И Иллиарион, пребывая в своём сонме ума недостоверности себя, начал непроизвольно перебирать своими руками на своей мантии пуговицы, которых там не было, а как только он упорядочил их порядок нахождения на себе, то он нащупал другую цель для своих рук – лежащие перед ним на кафедре бумаги. Где точно должно быть вписано имя этого типа, с кем они, как Иллиарион предварительно уже в себе чувствует, намучаются и нахлебаются по полной всего того, что их пищеблок не сумеет затем переварить. – Это гад, нас прежде вычеркнет из списков людей достойных упоминания, чем мы его. – Сковала всю уверенность в Иллиарионе эта кощунственная для его бытия мысль.
А противостоять ей, он не то чтобы не может, а он чувствует в себе явное нежелание в эту сторону быть напористым и вообще предпринимать какие-то действия. Тем более на пути к любому роду таких действий стоит упирающийся в него взгляд этого человека, неизвестной для них только в именном роде конструкции, а так-то по нему всё видно и очень понятно то, что он никому тут спуску не даст (разве что только кубарем с лестницы, куда сам пинком и отправит) и будет требовать от всех и от каждого в частности быть тем, кого он в нём видит. А видит он в них, а в частности в Иллиарионе, кого только это и заботит, совсем не то, что они себе тут надумали на свой счёт думать и рассуждать.

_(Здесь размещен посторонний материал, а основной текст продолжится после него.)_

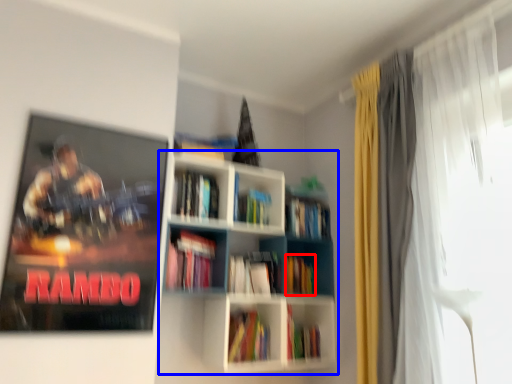 Question: Which object is further to the camera taking this photo, book (highlighted by a red box) or bookcase (highlighted by a blue box)?

Choices:
 (A) book
 (B) bookcase

Answer: (A)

– Чудовище ты, Иллиарион!Правда, Иллиарион всё же попытался сделать попытку узнать, кто этот ЛОМ есть такой. Он обзорным зрением обратился в сторону лежащих перед ним бумаг, пытаясь разобрать имя этого неизвестного, о ком не посчитал нужным заранее позаботиться. Глупо получается считал, посчитав, что раз его имя будет вычёркиваться из всех анналов памяти, то с хрена ли его ещё вспоминать.

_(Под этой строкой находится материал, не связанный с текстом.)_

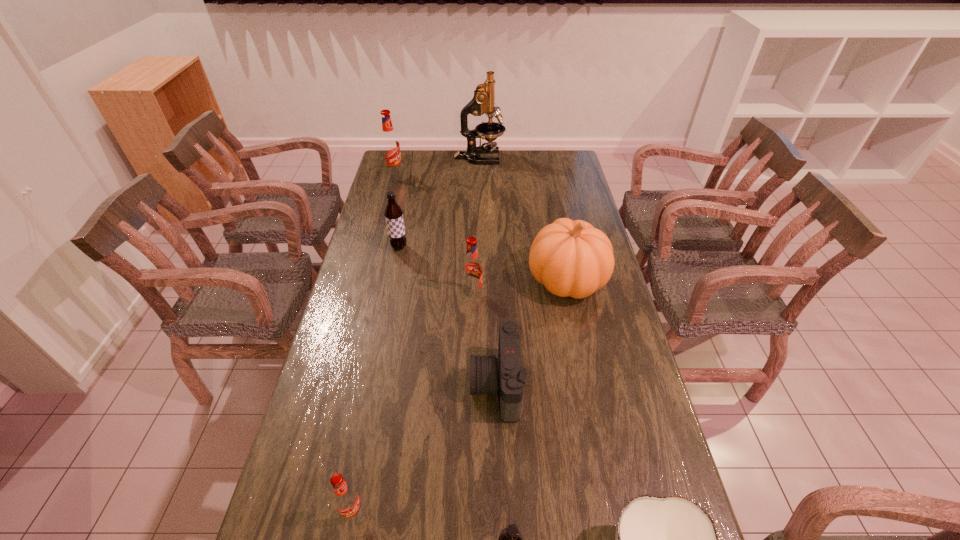 In order to click on free point located 0.130m at the lens of the camera in this screenshot , I will do `click(424, 385)`.

Identify the location of microscope that is at the far edge. (483, 102).

This screenshot has height=540, width=960. Identify the location of root beer present at the far edge. (390, 146).

This screenshot has width=960, height=540. Find the location of `object that is at the right edge`. object that is at the right edge is located at coordinates (571, 258).

Locate an element on the screen. The width and height of the screenshot is (960, 540). object present at the far left corner is located at coordinates (390, 146).

Image resolution: width=960 pixels, height=540 pixels. Find the location of `vacant space at the far edge`. vacant space at the far edge is located at coordinates (536, 171).

At what (x,y) coordinates should I click in order to perform the action: click on free region at the left edge of the desktop. Please return your answer as a coordinate pair (x, y). This screenshot has width=960, height=540. Looking at the image, I should click on (315, 396).

In the image, there is a desktop. At what (x,y) coordinates should I click in order to perform the action: click on vacant space at the right edge. Please return your answer as a coordinate pair (x, y). Looking at the image, I should click on (620, 381).

Identify the location of vacant area at the far right corner of the desktop. (551, 152).

Locate an element on the screen. This screenshot has height=540, width=960. vacant area that lies between the leftmost root beer and the pumpkin is located at coordinates (481, 227).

И вот тут-то Иллиарион и подлавливается ЛОМом неизвестной для всех какой конструктивной мысли и направленности своего суждения. – Что, всё-таки знать хочешь? – вопрошает ЛОМ Иллиариона. А Иллиарион и не может теперь никак возразить, согласно кивнув в ответ.
– Что ж, раз вы все так на моём знании настаиваете, то я не могу оставлять себя в тени ваших заблуждений и предубеждений в свой адрес. И я назову себя. Но только сами понимаете, что для всех я буду одним человеком, а для каждого в отдельности я буду видится в своей особенной представительности. Так кто первым хочет знать мою действительность для себя? – задаётся вопросом ЛОМ, почему-то при этом смотря на гротеска Иллиариона.